For those of you who have stage IV breast cancer, approval is typically automatic. Once the Social Security Administration receives the required paperwork from your doctor, it takes approximately two weeks to be approved. However, approval does not mean immediate payments.

“Yes, MBC is considered Compassionate Allowance, and approval is known within 10-14 days per SSDI application.”

“Yes, and I got approved in 2 weeks.”

“Yes. I had to wait 6 months from my last day of work to receive benefits.”

Those of you who were approved have had to wait 6 months to start receiving money. Note that the clock for the 6 months of non-work starts whenever you stop working—and not when the SSA receives your application. What is typical, however, is for someone to submit the application and then stop working.

“Yes. A stage IV metastatic diagnosis should get you approved without issue. I do have to wait the standard 6 months though, which is hogwash.”

“Yes. I had to wait 6 months from my last day of work to receive benefits.”
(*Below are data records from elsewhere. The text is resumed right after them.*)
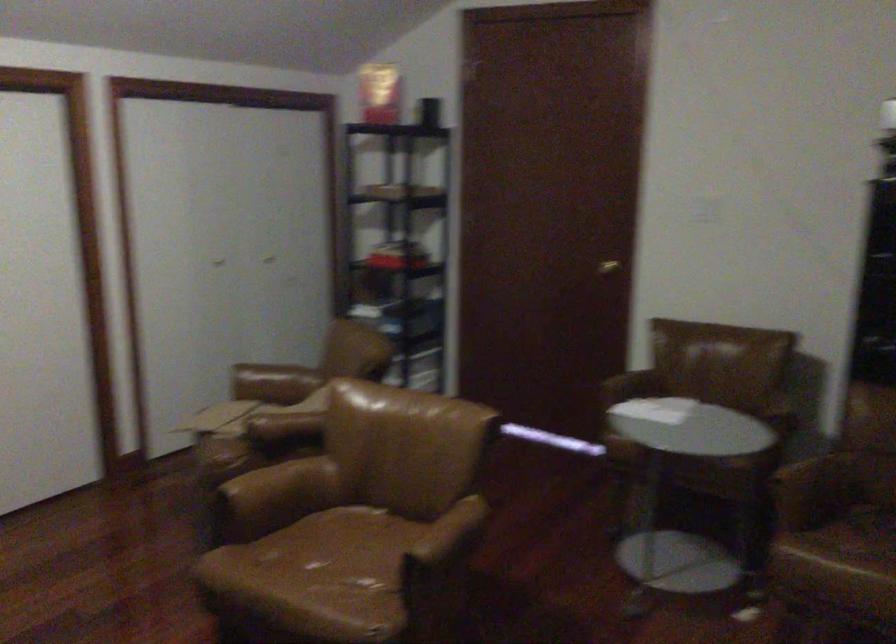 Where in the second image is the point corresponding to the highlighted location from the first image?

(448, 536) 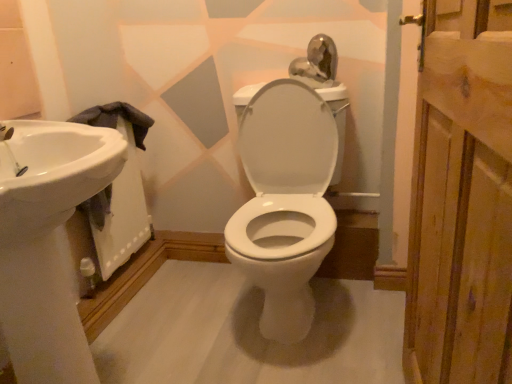 Question: Does white glossy sink at left have a greater width compared to wooden plank at right?

Choices:
 (A) no
 (B) yes

Answer: (A)

Question: From a real-world perspective, is white glossy sink at left located beneath wooden plank at right?

Choices:
 (A) yes
 (B) no

Answer: (A)

Question: Is white glossy sink at left turned away from wooden plank at right?

Choices:
 (A) yes
 (B) no

Answer: (B)

Question: Is white glossy sink at left directly adjacent to wooden plank at right?

Choices:
 (A) yes
 (B) no

Answer: (B)

Question: From the image's perspective, is white glossy sink at left located beneath wooden plank at right?

Choices:
 (A) yes
 (B) no

Answer: (B)

Question: Considering the relative sizes of white glossy sink at left and wooden plank at right in the image provided, is white glossy sink at left thinner than wooden plank at right?

Choices:
 (A) yes
 (B) no

Answer: (A)

Question: Is white glossy sink at left bigger than wooden plank at right?

Choices:
 (A) no
 (B) yes

Answer: (B)

Question: Can you confirm if white glossy sink at left is positioned to the right of wooden plank at right?

Choices:
 (A) no
 (B) yes

Answer: (A)

Question: Does white glossy sink at left have a greater width compared to wooden plank at right?

Choices:
 (A) yes
 (B) no

Answer: (A)

Question: From the image's perspective, is white glossy sink at left beneath wooden plank at right?

Choices:
 (A) no
 (B) yes

Answer: (B)

Question: Is white glossy sink at left not within wooden plank at right?

Choices:
 (A) yes
 (B) no

Answer: (A)

Question: Considering the relative positions of white glossy sink at left and wooden plank at right in the image provided, is white glossy sink at left to the left of wooden plank at right from the viewer's perspective?

Choices:
 (A) no
 (B) yes

Answer: (B)

Question: Are wooden plank at right and white glossy sink at left beside each other?

Choices:
 (A) no
 (B) yes

Answer: (A) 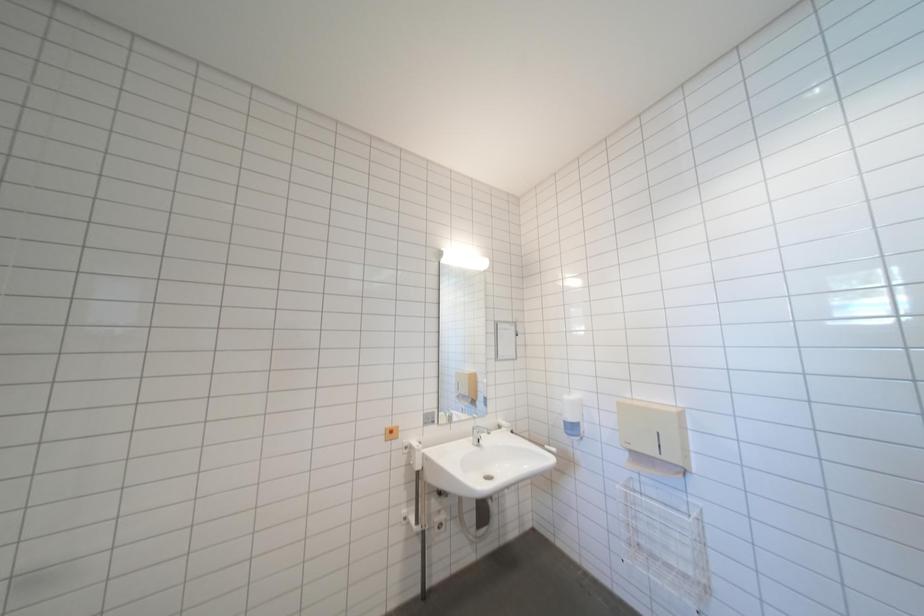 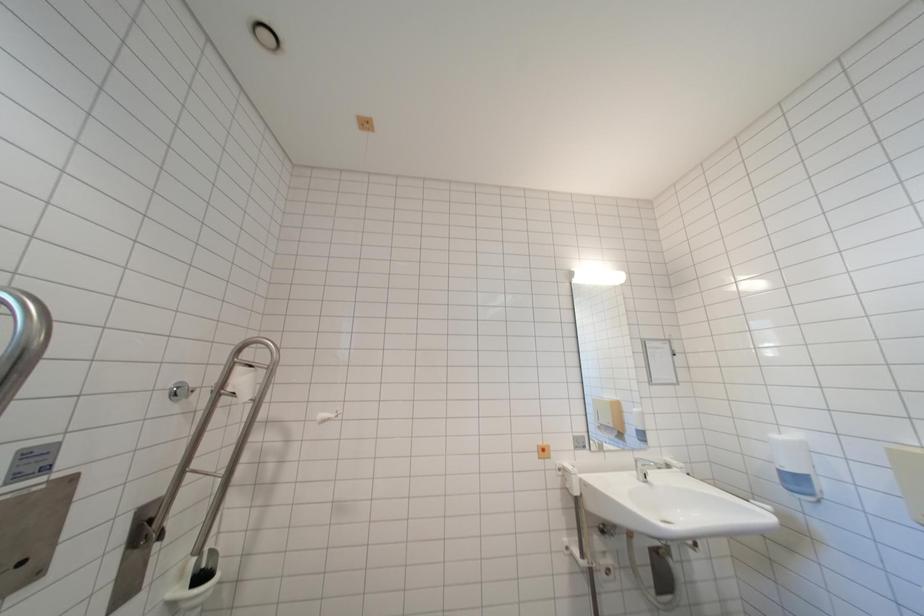 Question: The camera is either moving clockwise (left) or counter-clockwise (right) around the object. The first image is from the beginning of the video and the second image is from the end. Is the camera moving left or right when shooting the video?

Choices:
 (A) Left
 (B) Right

Answer: (B) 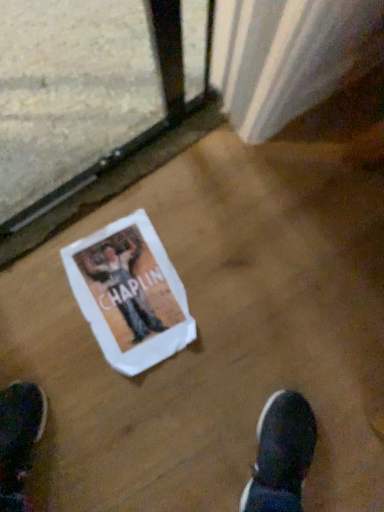 Identify the location of vacant area situated below white paper flyer at center (from a real-world perspective). This screenshot has height=512, width=384. (131, 296). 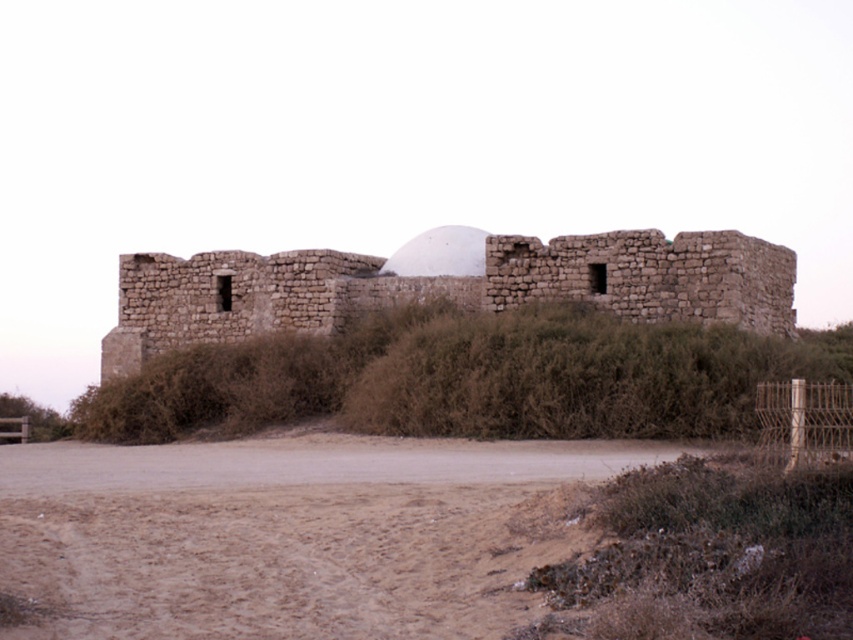 Question: In this image, where is brown sandy dirt field at lower left located relative to brown stone ruins at center?

Choices:
 (A) right
 (B) left

Answer: (B)

Question: Which of the following is the farthest from the observer?

Choices:
 (A) (136, 288)
 (B) (64, 442)

Answer: (A)

Question: Among these objects, which one is farthest from the camera?

Choices:
 (A) brown sandy dirt field at lower left
 (B) brown stone ruins at center

Answer: (B)

Question: Can you confirm if brown sandy dirt field at lower left is positioned below brown stone ruins at center?

Choices:
 (A) yes
 (B) no

Answer: (A)

Question: Is brown sandy dirt field at lower left below brown stone ruins at center?

Choices:
 (A) yes
 (B) no

Answer: (A) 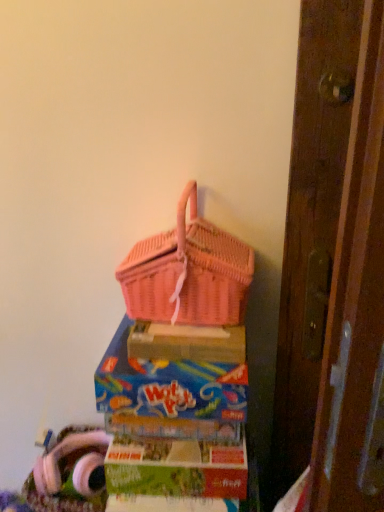 Question: Is matte cardboard box at lower center, which ranks as the 2th box in top-to-bottom order, positioned beyond the bounds of pink wicker basket at upper center, the second box from the bottom?

Choices:
 (A) yes
 (B) no

Answer: (A)

Question: Can you confirm if matte cardboard box at lower center, which ranks as the 1th box in bottom-to-top order, is shorter than pink wicker basket at upper center, placed as the first box when sorted from top to bottom?

Choices:
 (A) no
 (B) yes

Answer: (B)

Question: From the image's perspective, is matte cardboard box at lower center, which ranks as the 2th box in top-to-bottom order, over pink wicker basket at upper center, the second box from the bottom?

Choices:
 (A) yes
 (B) no

Answer: (B)

Question: Is matte cardboard box at lower center, which ranks as the 1th box in bottom-to-top order, to the right of pink wicker basket at upper center, the second box from the bottom, from the viewer's perspective?

Choices:
 (A) yes
 (B) no

Answer: (A)

Question: Can you confirm if matte cardboard box at lower center, which ranks as the 2th box in top-to-bottom order, is positioned to the left of pink wicker basket at upper center, placed as the first box when sorted from top to bottom?

Choices:
 (A) yes
 (B) no

Answer: (B)

Question: Looking at the image, does pink wicker basket at upper center, placed as the first box when sorted from top to bottom, seem bigger or smaller compared to matte cardboard box at lower center, which ranks as the 2th box in top-to-bottom order?

Choices:
 (A) big
 (B) small

Answer: (A)

Question: Considering the positions of point (115, 351) and point (226, 482), is point (115, 351) closer or farther from the camera than point (226, 482)?

Choices:
 (A) farther
 (B) closer

Answer: (A)

Question: From the image's perspective, is pink wicker basket at upper center, placed as the first box when sorted from top to bottom, above or below matte cardboard box at lower center, which ranks as the 1th box in bottom-to-top order?

Choices:
 (A) below
 (B) above

Answer: (B)

Question: Considering their positions, is pink wicker basket at upper center, the second box from the bottom, located in front of or behind matte cardboard box at lower center, which ranks as the 2th box in top-to-bottom order?

Choices:
 (A) front
 (B) behind

Answer: (A)

Question: Would you say pink wicker picnic basket at upper center is inside or outside matte cardboard box at lower center, which ranks as the 1th box in bottom-to-top order?

Choices:
 (A) outside
 (B) inside

Answer: (A)

Question: Is pink wicker picnic basket at upper center taller or shorter than matte cardboard box at lower center, which ranks as the 1th box in bottom-to-top order?

Choices:
 (A) tall
 (B) short

Answer: (A)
“But benefits do not start for 6 months after the person stopped working. This is the protocol for all disabled people. You cannot claim you are permanently disabled and continue working full time until you get your first benefits check. You are not considered disabled if you can work full-time. Some people do not understand the waiting period. Some people say they got their check a couple of months later, after applying, but they were out of work for months before they applied. For instance, if you stop work in October because you are undergoing treatment but do not receive your stage IV diagnosis until March, you do not have to wait until September for benefits to start.”

“I still had to wait 6 months, which in my mind was a cruel joke.”

“I got my first check in 3 months.”

Some of you received your payments sooner—whether that was because you stopped working before you sent your application, or, in some cases, because your diagnosis was terminal and thus your benefits were rushed.

“Yes, I was approved right away. I got my first check in 3 months.”

“Yes, I did. It was expedited because I am considered terminal.”

“A lawyer is not really needed.”

The majority of you agreed that a lawyer is not necessary to apply for disability benefits in the case of metastatic breast cancer. Most of you did some research online and learned the basics of the approval process, and took the necessary steps. The process is fairly straight-forward, so if you do have trouble, ask a friend or family member to help you understand the process before turning to a lawyer for help that is expensive.

“I agree that a lawyer is not really needed.”

“I did not have a lawyer. I just made an appointment and took all my paperwork and a list of all my doctors.”

“Hiring a lawyer is just handing your money to someone to do a simple task. I applied online, and then visited a Social Security office for about 10 minutes.”

We want to say thank you to everyone who shared what the process was like for you. We are grateful that this community is able to offer connection and education thanks to our members who share so generously.